::: DATA TO PROCESS :::

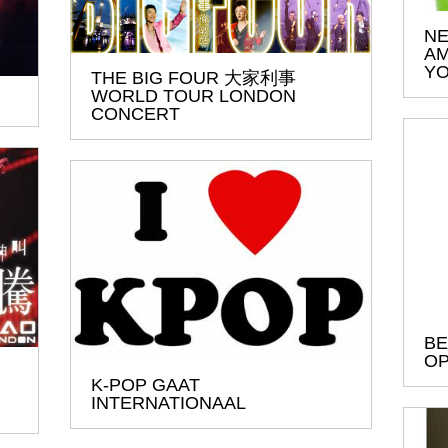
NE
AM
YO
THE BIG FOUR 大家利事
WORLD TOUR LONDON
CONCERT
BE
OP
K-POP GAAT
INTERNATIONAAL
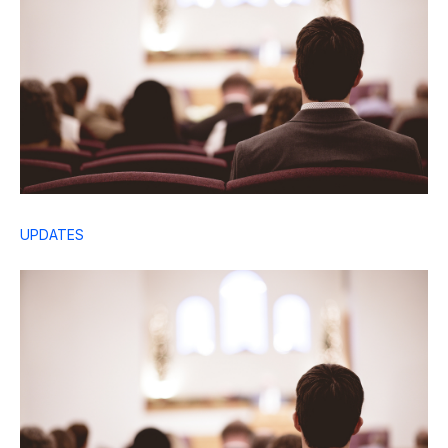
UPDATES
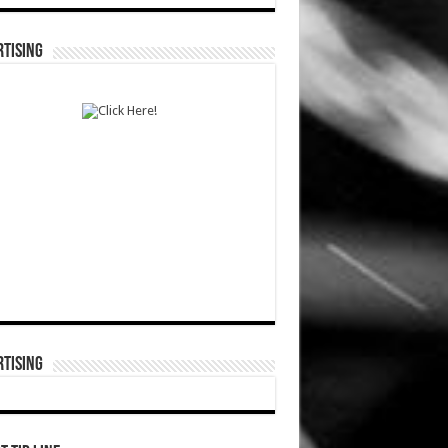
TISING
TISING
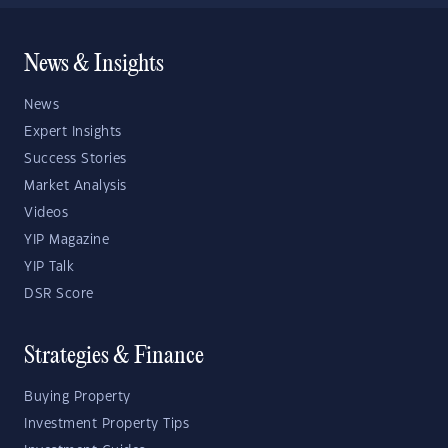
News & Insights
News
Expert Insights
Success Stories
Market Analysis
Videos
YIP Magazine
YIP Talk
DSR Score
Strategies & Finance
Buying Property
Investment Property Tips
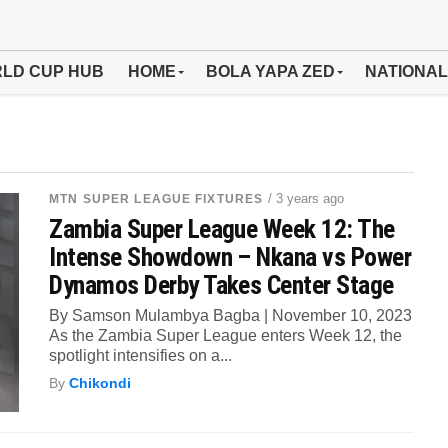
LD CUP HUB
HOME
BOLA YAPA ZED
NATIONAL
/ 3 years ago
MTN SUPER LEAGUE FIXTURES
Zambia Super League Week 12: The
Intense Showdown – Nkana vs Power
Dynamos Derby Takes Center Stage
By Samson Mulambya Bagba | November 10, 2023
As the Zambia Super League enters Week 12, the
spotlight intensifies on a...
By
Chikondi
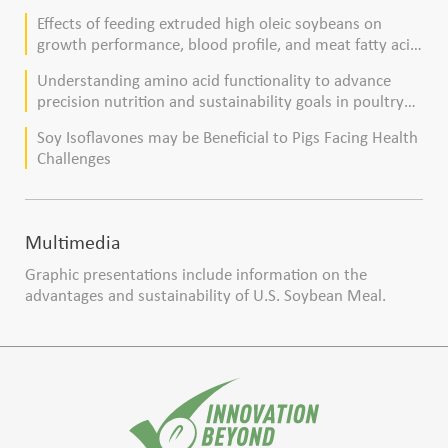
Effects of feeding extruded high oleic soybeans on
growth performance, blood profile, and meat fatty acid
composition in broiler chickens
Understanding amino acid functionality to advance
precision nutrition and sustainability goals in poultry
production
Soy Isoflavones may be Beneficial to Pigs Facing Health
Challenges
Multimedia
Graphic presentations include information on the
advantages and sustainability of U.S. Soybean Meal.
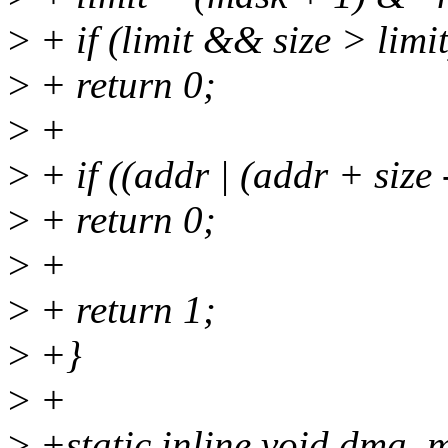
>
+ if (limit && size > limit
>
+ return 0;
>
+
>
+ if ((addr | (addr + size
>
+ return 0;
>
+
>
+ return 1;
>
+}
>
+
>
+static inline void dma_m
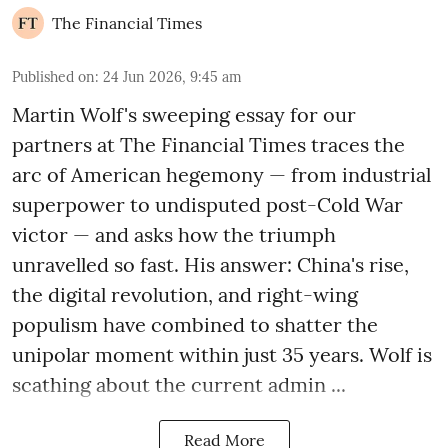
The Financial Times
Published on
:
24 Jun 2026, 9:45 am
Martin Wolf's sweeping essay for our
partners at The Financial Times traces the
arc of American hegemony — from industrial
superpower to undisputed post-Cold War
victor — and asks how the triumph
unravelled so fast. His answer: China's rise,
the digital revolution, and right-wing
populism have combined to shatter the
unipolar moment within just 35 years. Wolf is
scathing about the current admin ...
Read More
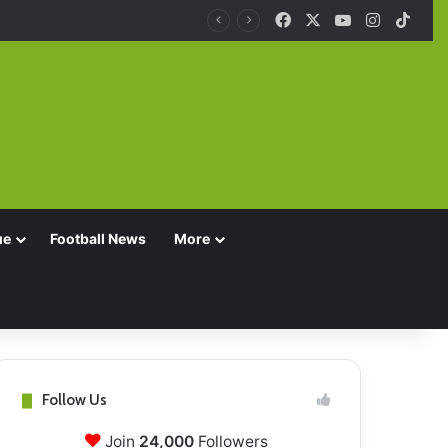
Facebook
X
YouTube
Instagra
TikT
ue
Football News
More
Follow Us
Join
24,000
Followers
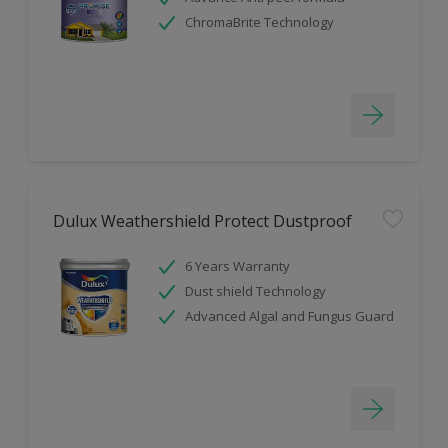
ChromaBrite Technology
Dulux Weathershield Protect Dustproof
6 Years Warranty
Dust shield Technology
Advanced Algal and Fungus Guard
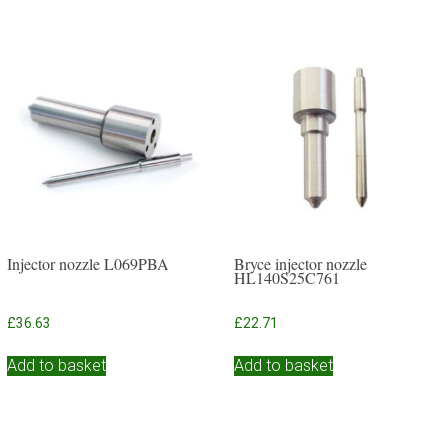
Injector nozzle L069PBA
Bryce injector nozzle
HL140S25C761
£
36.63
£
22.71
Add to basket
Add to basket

:::

WORK TO BE COMPLETED: Please output the records above exactly, without the pictures.

RESULT:
NE
AM
YO
THE BIG FOUR 大家利事
WORLD TOUR LONDON
CONCERT
BE
OP
K-POP GAAT
INTERNATIONAAL
UPDATES
TISING
TISING
News & Insights
News
Expert Insights
Success Stories
Market Analysis
Videos
YIP Magazine
YIP Talk
DSR Score
Strategies & Finance
Buying Property
Investment Property Tips
LD CUP HUB
HOME
BOLA YAPA ZED
NATIONAL
/ 3 years ago
MTN SUPER LEAGUE FIXTURES
Zambia Super League Week 12: The
Intense Showdown – Nkana vs Power
Dynamos Derby Takes Center Stage
By Samson Mulambya Bagba | November 10, 2023
As the Zambia Super League enters Week 12, the
spotlight intensifies on a...
By
Chikondi
Effects of feeding extruded high oleic soybeans on
growth performance, blood profile, and meat fatty acid
composition in broiler chickens
Understanding amino acid functionality to advance
precision nutrition and sustainability goals in poultry
production
Soy Isoflavones may be Beneficial to Pigs Facing Health
Challenges
Multimedia
Graphic presentations include information on the
advantages and sustainability of U.S. Soybean Meal.
>
+ if (limit && size > limit
>
+ return 0;
>
+
>
+ if ((addr | (addr + size
>
+ return 0;
>
+
>
+ return 1;
>
+}
>
+
>
+static inline void dma_m
The Financial Times
Published on
:
24 Jun 2026, 9:45 am
Martin Wolf's sweeping essay for our
partners at The Financial Times traces the
arc of American hegemony — from industrial
superpower to undisputed post-Cold War
victor — and asks how the triumph
unravelled so fast. His answer: China's rise,
the digital revolution, and right-wing
populism have combined to shatter the
unipolar moment within just 35 years. Wolf is
scathing about the current admin ...
Read More
Facebook
X
YouTube
Instagra
TikT
ue
Football News
More
Follow Us
Join
24,000
Followers
ChromaBrite Technology
Dulux Weathershield Protect Dustproof
6 Years Warranty
Dust shield Technology
Advanced Algal and Fungus Guard
Injector nozzle L069PBA
Bryce injector nozzle
HL140S25C761
£
36.63
£
22.71
Add to basket
Add to basket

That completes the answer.